TASK DETAILS: With pictures left out, set down every record word for word.

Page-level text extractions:
-*-
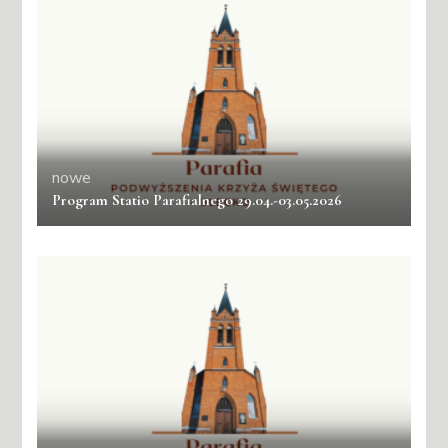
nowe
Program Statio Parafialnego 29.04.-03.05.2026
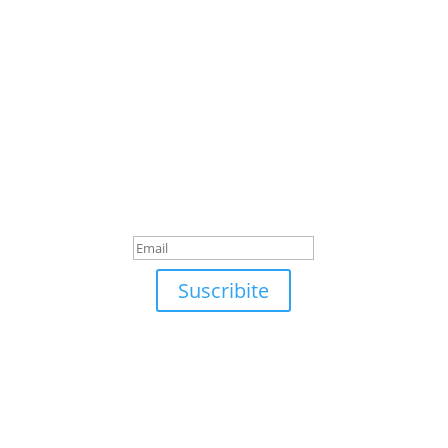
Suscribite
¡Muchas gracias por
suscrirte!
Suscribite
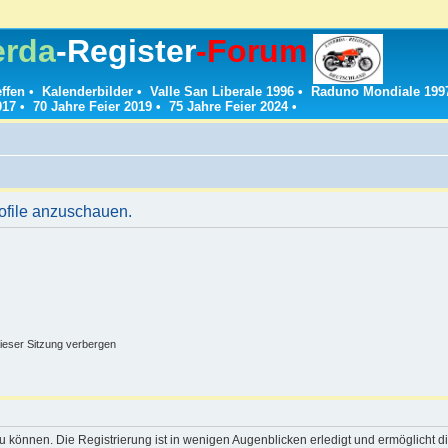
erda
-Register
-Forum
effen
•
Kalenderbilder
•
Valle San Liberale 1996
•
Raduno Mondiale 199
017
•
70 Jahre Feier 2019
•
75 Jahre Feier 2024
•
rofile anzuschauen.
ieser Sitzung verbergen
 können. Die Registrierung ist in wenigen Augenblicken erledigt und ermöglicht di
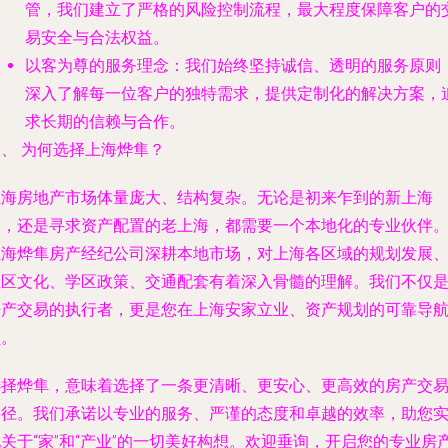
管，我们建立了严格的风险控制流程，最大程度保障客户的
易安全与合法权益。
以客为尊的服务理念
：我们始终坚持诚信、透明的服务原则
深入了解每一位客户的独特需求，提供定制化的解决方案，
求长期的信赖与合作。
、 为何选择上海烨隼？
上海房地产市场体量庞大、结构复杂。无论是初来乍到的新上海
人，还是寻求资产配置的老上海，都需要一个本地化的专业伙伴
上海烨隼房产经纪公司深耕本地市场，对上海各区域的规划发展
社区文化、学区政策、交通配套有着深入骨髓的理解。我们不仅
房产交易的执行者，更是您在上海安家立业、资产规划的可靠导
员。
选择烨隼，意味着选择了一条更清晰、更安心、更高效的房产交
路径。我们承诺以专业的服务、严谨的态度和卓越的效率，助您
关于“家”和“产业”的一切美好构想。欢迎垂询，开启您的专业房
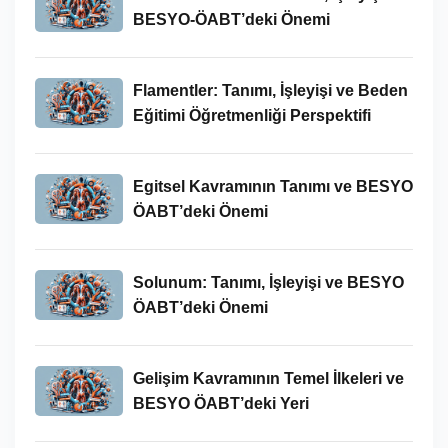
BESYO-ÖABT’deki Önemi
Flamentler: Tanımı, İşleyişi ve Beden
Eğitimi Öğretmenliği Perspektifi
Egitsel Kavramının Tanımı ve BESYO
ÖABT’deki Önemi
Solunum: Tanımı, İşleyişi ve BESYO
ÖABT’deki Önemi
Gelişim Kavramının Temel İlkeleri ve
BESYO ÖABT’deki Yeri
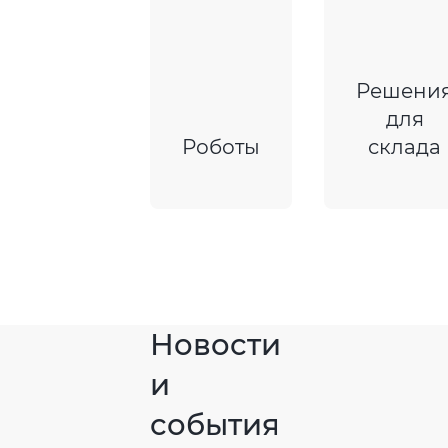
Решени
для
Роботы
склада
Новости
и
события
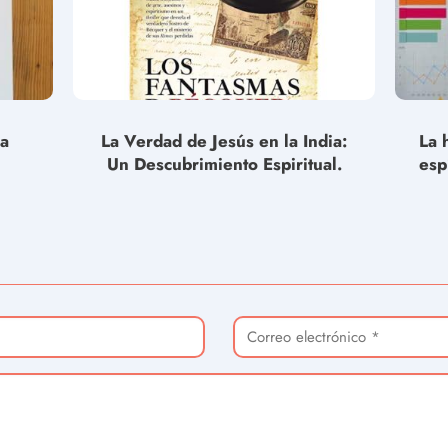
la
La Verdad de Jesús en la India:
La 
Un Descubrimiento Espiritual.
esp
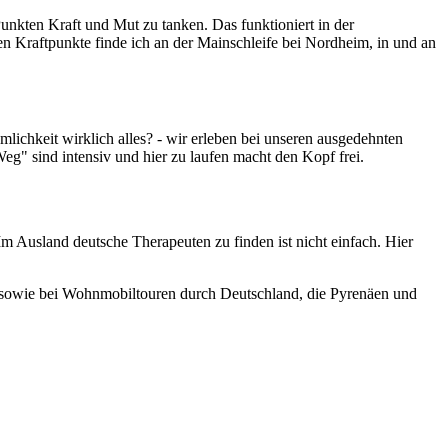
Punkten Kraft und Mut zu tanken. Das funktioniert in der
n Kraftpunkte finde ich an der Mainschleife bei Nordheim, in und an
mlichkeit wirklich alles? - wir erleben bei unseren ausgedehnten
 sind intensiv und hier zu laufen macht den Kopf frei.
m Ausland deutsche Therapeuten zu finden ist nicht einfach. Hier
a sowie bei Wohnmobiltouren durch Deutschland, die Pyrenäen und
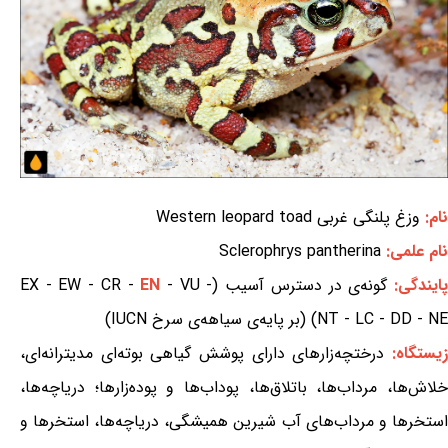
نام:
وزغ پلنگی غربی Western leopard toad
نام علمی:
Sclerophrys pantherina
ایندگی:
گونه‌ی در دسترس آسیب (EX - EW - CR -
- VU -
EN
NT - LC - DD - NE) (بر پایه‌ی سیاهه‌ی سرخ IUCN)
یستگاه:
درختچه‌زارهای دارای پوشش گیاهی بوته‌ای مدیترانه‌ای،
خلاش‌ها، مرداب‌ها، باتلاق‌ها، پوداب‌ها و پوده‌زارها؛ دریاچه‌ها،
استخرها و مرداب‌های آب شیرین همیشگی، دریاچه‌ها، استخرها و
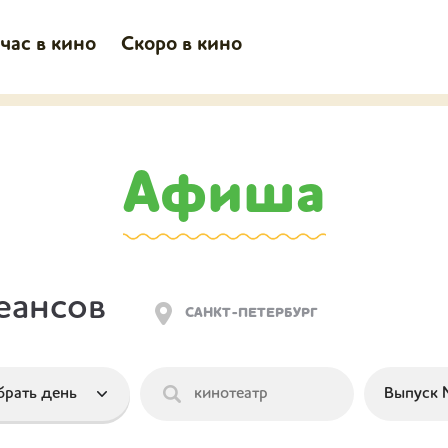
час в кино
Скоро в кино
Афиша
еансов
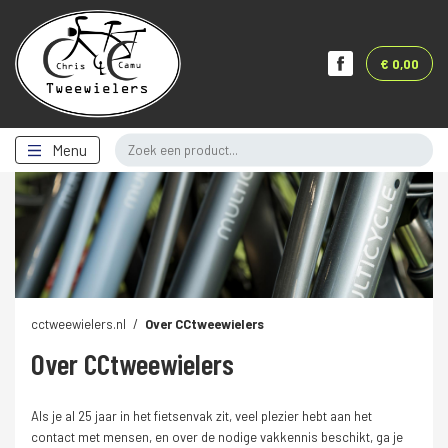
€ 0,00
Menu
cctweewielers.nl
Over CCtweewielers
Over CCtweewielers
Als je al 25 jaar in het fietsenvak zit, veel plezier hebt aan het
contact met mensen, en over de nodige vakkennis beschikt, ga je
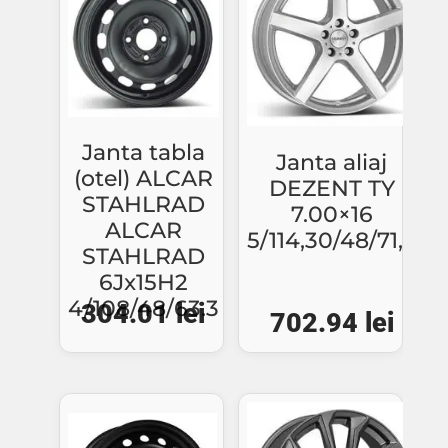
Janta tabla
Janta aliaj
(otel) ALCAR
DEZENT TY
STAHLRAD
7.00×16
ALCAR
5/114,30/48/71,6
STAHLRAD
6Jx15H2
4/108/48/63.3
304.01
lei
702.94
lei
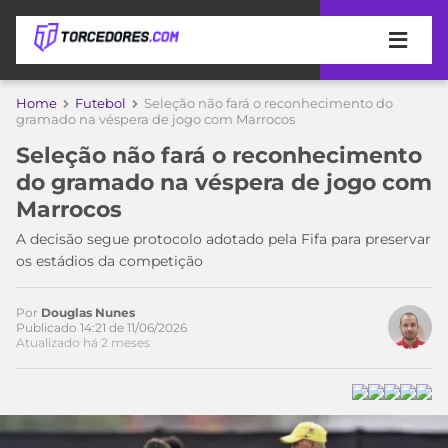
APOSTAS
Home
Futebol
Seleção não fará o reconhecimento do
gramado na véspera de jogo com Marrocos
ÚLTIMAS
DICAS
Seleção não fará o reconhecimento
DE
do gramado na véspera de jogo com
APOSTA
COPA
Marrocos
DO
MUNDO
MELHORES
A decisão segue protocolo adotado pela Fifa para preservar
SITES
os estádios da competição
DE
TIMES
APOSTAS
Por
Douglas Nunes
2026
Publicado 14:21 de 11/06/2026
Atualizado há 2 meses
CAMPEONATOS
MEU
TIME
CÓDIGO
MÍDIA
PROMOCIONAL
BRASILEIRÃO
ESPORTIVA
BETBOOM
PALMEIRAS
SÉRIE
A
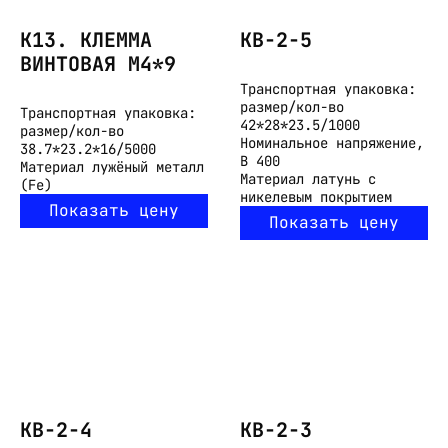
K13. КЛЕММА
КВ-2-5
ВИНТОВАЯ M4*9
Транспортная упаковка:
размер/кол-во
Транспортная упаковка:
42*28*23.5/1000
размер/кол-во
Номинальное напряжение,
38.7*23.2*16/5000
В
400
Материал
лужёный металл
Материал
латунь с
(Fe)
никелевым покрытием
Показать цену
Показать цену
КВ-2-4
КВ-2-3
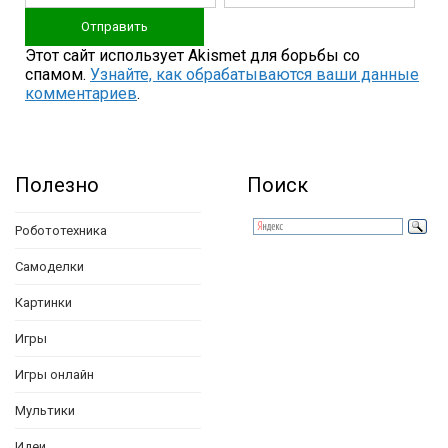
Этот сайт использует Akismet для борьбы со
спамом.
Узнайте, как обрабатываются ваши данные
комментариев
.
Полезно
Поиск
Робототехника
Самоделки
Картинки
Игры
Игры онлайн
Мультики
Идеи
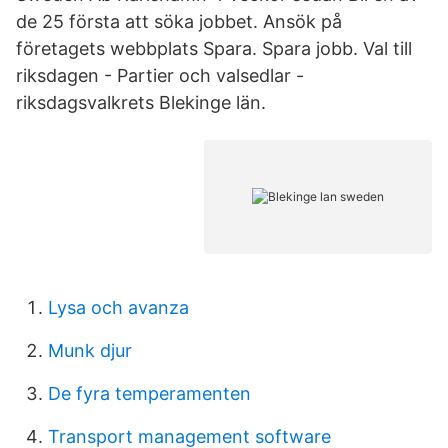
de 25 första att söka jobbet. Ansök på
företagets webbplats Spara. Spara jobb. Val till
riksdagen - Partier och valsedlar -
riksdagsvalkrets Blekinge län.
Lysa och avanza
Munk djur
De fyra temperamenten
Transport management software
-*-
OUTPUT BELOW:
nowe
Program Statio Parafialnego 29.04.-03.05.2026
Suscribite
¡Muchas gracias por
suscrirte!
Suscribite
erda
-Register
-Forum
effen
•
Kalenderbilder
•
Valle San Liberale 1996
•
Raduno Mondiale 199
017
•
70 Jahre Feier 2019
•
75 Jahre Feier 2024
•
rofile anzuschauen.
ieser Sitzung verbergen
 können. Die Registrierung ist in wenigen Augenblicken erledigt und ermöglicht di
管，我们建立了严格的风险控制流程，最大程度保障客户的
易安全与合法权益。
以客为尊的服务理念
：我们始终坚持诚信、透明的服务原则
深入了解每一位客户的独特需求，提供定制化的解决方案，
求长期的信赖与合作。
、 为何选择上海烨隼？
上海房地产市场体量庞大、结构复杂。无论是初来乍到的新上海
人，还是寻求资产配置的老上海，都需要一个本地化的专业伙伴
上海烨隼房产经纪公司深耕本地市场，对上海各区域的规划发展
社区文化、学区政策、交通配套有着深入骨髓的理解。我们不仅
房产交易的执行者，更是您在上海安家立业、资产规划的可靠导
员。
选择烨隼，意味着选择了一条更清晰、更安心、更高效的房产交
路径。我们承诺以专业的服务、严谨的态度和卓越的效率，助您
关于“家”和“产业”的一切美好构想。欢迎垂询，开启您的专业房
BESYO-ÖABT’deki Önemi
Flamentler: Tanımı, İşleyişi ve Beden
Eğitimi Öğretmenliği Perspektifi
Egitsel Kavramının Tanımı ve BESYO
ÖABT’deki Önemi
Solunum: Tanımı, İşleyişi ve BESYO
ÖABT’deki Önemi
Gelişim Kavramının Temel İlkeleri ve
BESYO ÖABT’deki Yeri
Решени
для
Роботы
склада
Новости
и
события
la
La Verdad de Jesús en la India:
La 
Un Descubrimiento Espiritual.
esp
Punkten Kraft und Mut zu tanken. Das funktioniert in der
n Kraftpunkte finde ich an der Mainschleife bei Nordheim, in und an
mlichkeit wirklich alles? - wir erleben bei unseren ausgedehnten
 sind intensiv und hier zu laufen macht den Kopf frei.
m Ausland deutsche Therapeuten zu finden ist nicht einfach. Hier
a sowie bei Wohnmobiltouren durch Deutschland, die Pyrenäen und
نام:
وزغ پلنگی غربی Western leopard toad
نام علمی:
Sclerophrys pantherina
ایندگی:
گونه‌ی در دسترس آسیب (EX - EW - CR -
- VU -
EN
NT - LC - DD - NE) (بر پایه‌ی سیاهه‌ی سرخ IUCN)
یستگاه:
درختچه‌زارهای دارای پوشش گیاهی بوته‌ای مدیترانه‌ای،
خلاش‌ها، مرداب‌ها، باتلاق‌ها، پوداب‌ها و پوده‌زارها؛ دریاچه‌ها،
استخرها و مرداب‌های آب شیرین همیشگی، دریاچه‌ها، استخرها و
час в кино
Скоро в кино
Афиша
еансов
€ 0,00
Menu
cctweewielers.nl
Over CCtweewielers
Over CCtweewielers
Als je al 25 jaar in het fietsenvak zit, veel plezier hebt aan het
contact met mensen, en over de nodige vakkennis beschikt, ga je
Janta tabla
Janta aliaj
(otel) ALCAR
DEZENT TY
STAHLRAD
7.00×16
ALCAR
5/114,30/48/71,6
STAHLRAD
6Jx15H2
4/108/48/63.3
304.01
lei
702.94
lei
APOSTAS
Home
Futebol
Seleção não fará o reconhecimento do
gramado na véspera de jogo com Marrocos
ÚLTIMAS
DICAS
Seleção não fará o reconhecimento
DE
do gramado na véspera de jogo com
APOSTA
COPA
Marrocos
DO
MUNDO
MELHORES
A decisão segue protocolo adotado pela Fifa para preservar
SITES
os estádios da competição
DE
TIMES
APOSTAS
Por
Douglas Nunes
2026
Publicado 14:21 de 11/06/2026
Atualizado há 2 meses
CAMPEONATOS
MEU
TIME
CÓDIGO
MÍDIA
PROMOCIONAL
BRASILEIRÃO
ESPORTIVA
BETBOOM
PALMEIRAS
SÉRIE
A
K13. КЛЕММА
КВ-2-5
ВИНТОВАЯ M4*9
Транспортная упаковка:
размер/кол-во
Транспортная упаковка:
42*28*23.5/1000
размер/кол-во
Номинальное напряжение,
38.7*23.2*16/5000
В
400
Материал
лужёный металл
Материал
латунь с
(Fe)
никелевым покрытием
Показать цену
Показать цену
КВ-2-4
КВ-2-3
Этот сайт использует Akismet для борьбы со
спамом.
Узнайте, как обрабатываются ваши данные
комментариев
.
Полезно
Поиск
Робототехника
Самоделки
Картинки
Игры
Игры онлайн
Мультики
Идеи
de 25 första att söka jobbet. Ansök på
företagets webbplats Spara. Spara jobb. Val till
riksdagen - Partier och valsedlar -
riksdagsvalkrets Blekinge län.
Lysa och avanza
Munk djur
De fyra temperamenten
Transport management software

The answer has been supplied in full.